From the line with "ce sac à dos en" through the line with "Un moulin à sel et poivre design", inclusive, return each line of the data below exactly and leave the rest out.

+++ EXCERPTED RECORDS

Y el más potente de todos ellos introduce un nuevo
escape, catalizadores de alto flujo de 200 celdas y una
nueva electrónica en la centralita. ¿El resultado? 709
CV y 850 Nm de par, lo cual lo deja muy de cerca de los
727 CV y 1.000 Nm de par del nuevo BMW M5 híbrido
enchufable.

++++++
+++ EXCERPTED RECORDS

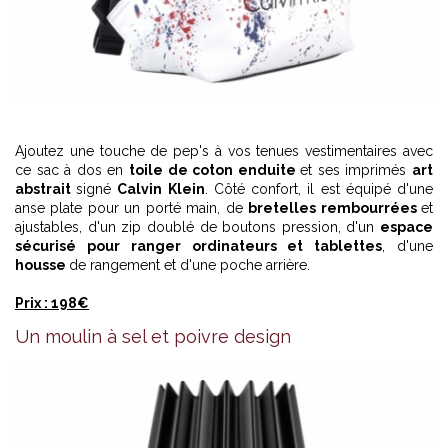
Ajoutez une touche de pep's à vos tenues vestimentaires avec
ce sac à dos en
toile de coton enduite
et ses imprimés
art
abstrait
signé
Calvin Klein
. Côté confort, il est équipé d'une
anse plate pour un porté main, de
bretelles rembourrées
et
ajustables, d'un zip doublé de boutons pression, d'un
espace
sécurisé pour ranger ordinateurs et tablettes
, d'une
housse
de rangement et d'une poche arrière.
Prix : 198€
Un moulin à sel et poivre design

++++++

■ TASK RESULT
ce sac à dos en
toile de coton enduite
et ses imprimés
art
abstrait
signé
Calvin Klein
. Côté confort, il est équipé d'une
anse plate pour un porté main, de
bretelles rembourrées
et
ajustables, d'un zip doublé de boutons pression, d'un
espace
sécurisé pour ranger ordinateurs et tablettes
, d'une
housse
de rangement et d'une poche arrière.
Prix : 198€
Un moulin à sel et poivre design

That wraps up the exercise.